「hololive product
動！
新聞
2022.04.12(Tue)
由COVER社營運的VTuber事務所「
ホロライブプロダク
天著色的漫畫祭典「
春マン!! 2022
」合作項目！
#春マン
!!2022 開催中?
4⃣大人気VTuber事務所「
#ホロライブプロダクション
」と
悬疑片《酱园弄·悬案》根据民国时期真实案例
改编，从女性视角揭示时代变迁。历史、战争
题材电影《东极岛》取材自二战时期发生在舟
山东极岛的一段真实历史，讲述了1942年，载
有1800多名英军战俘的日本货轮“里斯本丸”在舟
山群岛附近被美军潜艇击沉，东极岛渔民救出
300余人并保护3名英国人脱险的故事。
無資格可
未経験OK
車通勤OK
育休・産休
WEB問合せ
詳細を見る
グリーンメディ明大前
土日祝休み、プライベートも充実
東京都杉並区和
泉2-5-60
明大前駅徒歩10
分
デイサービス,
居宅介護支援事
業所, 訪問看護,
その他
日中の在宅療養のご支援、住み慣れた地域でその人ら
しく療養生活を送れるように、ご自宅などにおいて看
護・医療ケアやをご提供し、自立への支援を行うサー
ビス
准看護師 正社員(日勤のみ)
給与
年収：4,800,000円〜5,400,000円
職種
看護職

● ● ● ● ●

Task description >> All of the data is to be written out again, word for word.

Response >>
「hololive product
動！
新聞
2022.04.12(Tue)
由COVER社營運的VTuber事務所「
ホロライブプロダク
天著色的漫畫祭典「
春マン!! 2022
」合作項目！
#春マン
!!2022 開催中?
4⃣大人気VTuber事務所「
#ホロライブプロダクション
」と
悬疑片《酱园弄·悬案》根据民国时期真实案例
改编，从女性视角揭示时代变迁。历史、战争
题材电影《东极岛》取材自二战时期发生在舟
山东极岛的一段真实历史，讲述了1942年，载
有1800多名英军战俘的日本货轮“里斯本丸”在舟
山群岛附近被美军潜艇击沉，东极岛渔民救出
300余人并保护3名英国人脱险的故事。
無資格可
未経験OK
車通勤OK
育休・産休
WEB問合せ
詳細を見る
グリーンメディ明大前
土日祝休み、プライベートも充実
東京都杉並区和
泉2-5-60
明大前駅徒歩10
分
デイサービス,
居宅介護支援事
業所, 訪問看護,
その他
日中の在宅療養のご支援、住み慣れた地域でその人ら
しく療養生活を送れるように、ご自宅などにおいて看
護・医療ケアやをご提供し、自立への支援を行うサー
ビス
准看護師 正社員(日勤のみ)
給与
年収：4,800,000円〜5,400,000円
職種
看護職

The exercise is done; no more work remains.